Data listing:
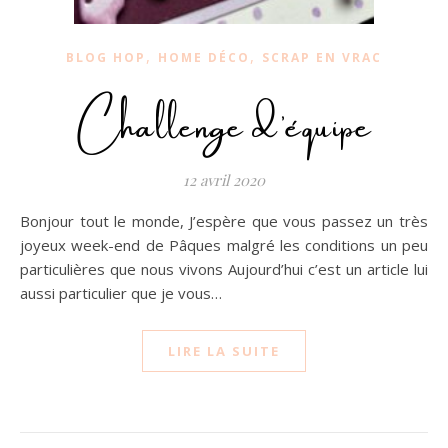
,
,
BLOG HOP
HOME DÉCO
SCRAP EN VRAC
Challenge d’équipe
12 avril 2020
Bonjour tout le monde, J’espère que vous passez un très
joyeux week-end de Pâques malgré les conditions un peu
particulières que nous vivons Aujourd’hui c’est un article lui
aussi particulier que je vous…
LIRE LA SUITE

* * *

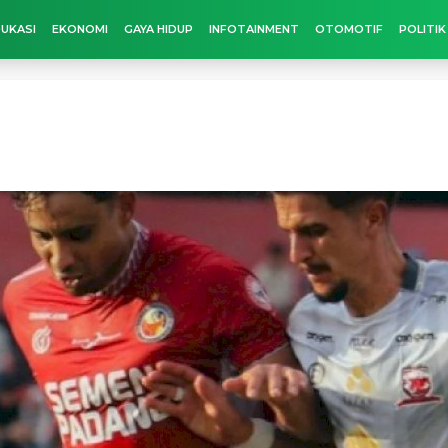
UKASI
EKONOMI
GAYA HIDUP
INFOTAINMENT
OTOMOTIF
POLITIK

Problem to work on: From the material above, retype precisely the lines between the line holding "Bonjour tout le" and the line holding "LIRE LA SUITE", inclusive, and nothing beyond them.

Your solution:
Bonjour tout le monde, J’espère que vous passez un très
joyeux week-end de Pâques malgré les conditions un peu
particulières que nous vivons Aujourd’hui c’est un article lui
aussi particulier que je vous…
LIRE LA SUITE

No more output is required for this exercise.